The GOP also scored a victory in the congressional fundraising race.

According to its FEC filings, the National Republican Senatorial Committee raised about $13.1 million in March, while the Democratic Senatorial Campaign Committee collected about $9.3 million.

The Democratic Senate group held onto a notable cash advantage, however.

The DSCC, which spent about $6 million in April, reported about $44.3 million in overall cash on hand at the end of April. The NRSC, which used about $11.7 million during the month, ended April with about $38 million in cash on hand.

At the same time, the Democratic Congressional Campaign Committee outraised the National Republican Campaign Committee. In April, the DCCC brought in about $12.4 million, while the NRCC took in about $10 million, according to their FEC filings.

However, the DCCC’s cash on hand dwarfs the NRCC’s. At the end of April, the DCCC reported about $76 million in cash on hand, while the NRCC held about $59.8 million.

In April, the NRCC expended about $6.1 million, while the DCCC spent about $7.6 million.

In competing releases, the DCCC and NRCC celebrated the month’s haul. Both said it was the best month of the 2023-2024 campaign cycle for their respective committees.

“As House Republicans continue to put partisan politics over people at the behest of Donald Trump, voters are increasingly fed up with extremism and dysfunction,” DCCC Chair Suzan DelBene said in a release.

“In a game of inches for the House majority where every seat matters, Republicans are out-recruiting, out-messaging, and out-hustling extreme Democrats,” NRCC Chairman Richard Hudson said in a release.

The congressional committees exist primarily to raise money and donate to the campaigns of candidates running for seats in the House or Senate.

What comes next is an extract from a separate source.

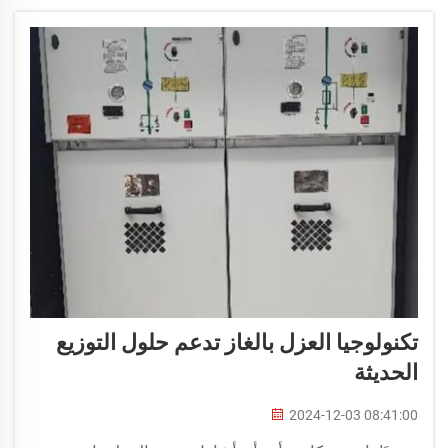
تكنولوجيا العزل بالغاز تدعم حلول التوزيع
الحديثة
2024-12-03 08:41:00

In the 118th Congress, Republicans are still the majority party in the House despite some departures.

In the Senate, Republicans hold 49 of the 100 seats, and Democrats have 48.

Nevertheless, Democrats are considered the majority party because the three independent lawmakers—Sens. Angus King (I-Maine), Bernie Sanders (I-Vt.), and Kyrsten Sinema (I-Ariz.)—caucus with the Democrats.

All 435 House seats and a third of the Senate seats will be up for election in November 2024.